* **PROBLEM STATEMENT**:
Exactly the lines below starting at the line with "Læs om historien" and ending at the line with "Ask a question (297, 327)" are wanted, with both ends included. Leave out the pictures and add no other lines.

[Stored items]
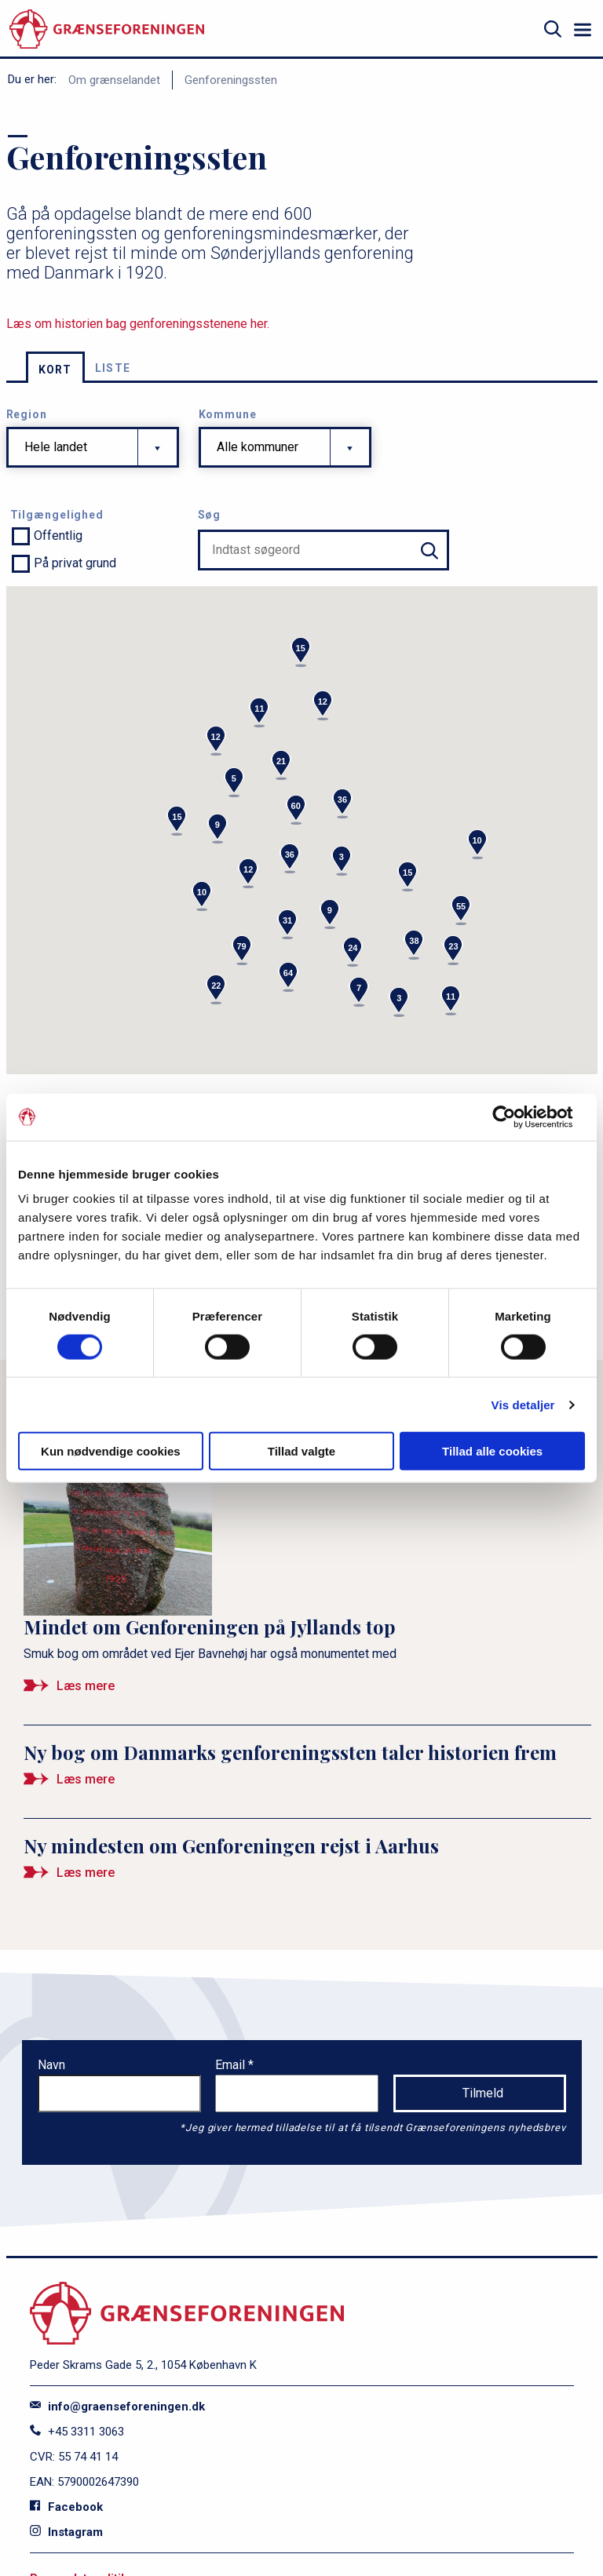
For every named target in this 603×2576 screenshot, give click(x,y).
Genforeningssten (231, 80)
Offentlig (58, 535)
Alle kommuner (257, 446)
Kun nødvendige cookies (111, 1451)
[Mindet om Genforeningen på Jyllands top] (307, 1568)
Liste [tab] (113, 368)
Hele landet (55, 446)
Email (231, 2064)
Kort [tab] (55, 369)
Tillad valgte (301, 1451)
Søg (209, 514)
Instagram (66, 2532)
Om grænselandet (114, 80)
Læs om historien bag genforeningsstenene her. (137, 323)
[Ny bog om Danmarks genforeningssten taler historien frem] (307, 1771)
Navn (51, 2064)
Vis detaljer (523, 1404)
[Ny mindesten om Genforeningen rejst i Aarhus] (307, 1865)
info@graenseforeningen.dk (117, 2406)
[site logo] (107, 29)
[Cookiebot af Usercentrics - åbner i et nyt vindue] (516, 1116)
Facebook (66, 2507)
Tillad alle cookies (492, 1451)
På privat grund (75, 563)
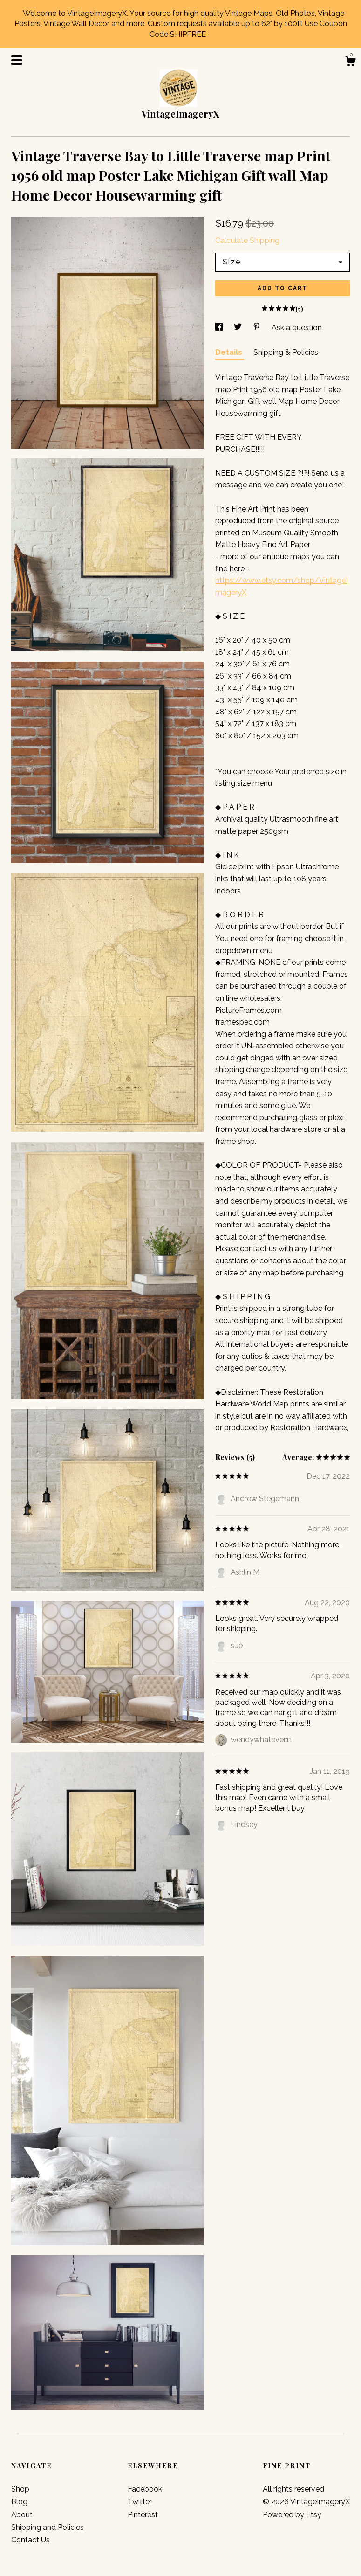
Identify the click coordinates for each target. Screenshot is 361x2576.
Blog (19, 2501)
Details (229, 352)
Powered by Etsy (292, 2514)
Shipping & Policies (285, 352)
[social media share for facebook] (220, 327)
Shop (20, 2489)
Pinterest (143, 2514)
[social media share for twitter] (239, 327)
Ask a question (297, 327)
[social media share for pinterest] (257, 327)
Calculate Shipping (247, 240)
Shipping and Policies (47, 2527)
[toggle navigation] (16, 60)
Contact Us (30, 2539)
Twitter (140, 2501)
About (22, 2514)
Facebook (145, 2489)
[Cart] (350, 62)
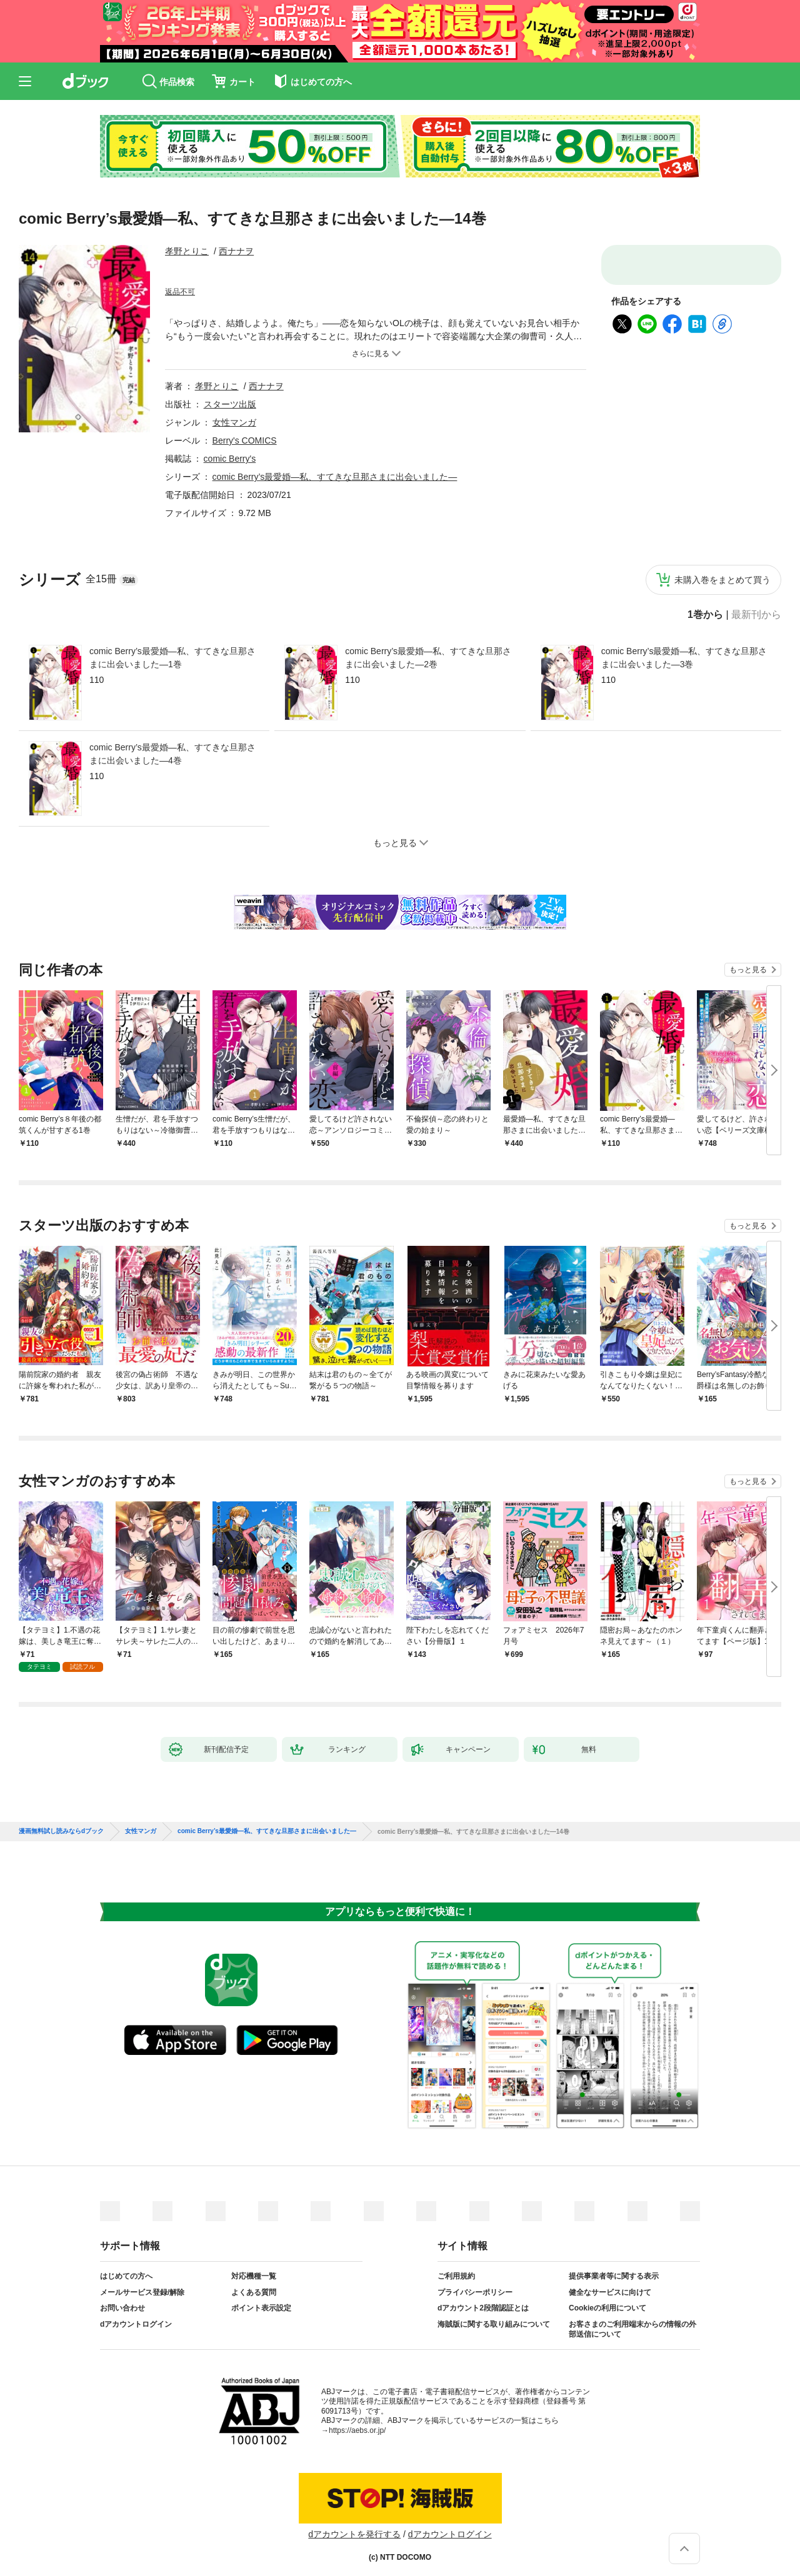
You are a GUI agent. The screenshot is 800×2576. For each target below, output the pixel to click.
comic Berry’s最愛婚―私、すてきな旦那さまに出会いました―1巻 (172, 657)
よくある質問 (253, 2282)
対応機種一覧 (253, 2266)
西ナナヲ (236, 251)
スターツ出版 (230, 404)
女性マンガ (234, 422)
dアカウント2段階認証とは (483, 2298)
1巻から (705, 615)
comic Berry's (230, 459)
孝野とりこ (187, 251)
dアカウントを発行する (354, 2524)
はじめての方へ (126, 2266)
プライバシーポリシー (475, 2282)
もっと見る (748, 969)
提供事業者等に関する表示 (614, 2266)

* **ANSWER TO THIS TASK**:
Læs om historien bag genforeningsstenene her. (137, 323)
[Ny bog om Danmarks genforeningssten taler historien frem] (307, 1771)
Navn (51, 2064)
Vis detaljer (523, 1404)
[Ny mindesten om Genforeningen rejst i Aarhus] (307, 1865)
info@graenseforeningen.dk (117, 2406)
[site logo] (107, 29)
[Cookiebot af Usercentrics - åbner i et nyt vindue] (516, 1116)
Facebook (66, 2507)
Tillad alle cookies (492, 1451)
På privat grund (75, 563)
Identify the click coordinates for each target. Screenshot is 361x2576.
Blog (19, 2501)
Details (229, 352)
Powered by Etsy (292, 2514)
Shipping & Policies (285, 352)
[social media share for facebook] (220, 327)
Shop (20, 2489)
Pinterest (143, 2514)
[social media share for twitter] (239, 327)
Ask a question (297, 327)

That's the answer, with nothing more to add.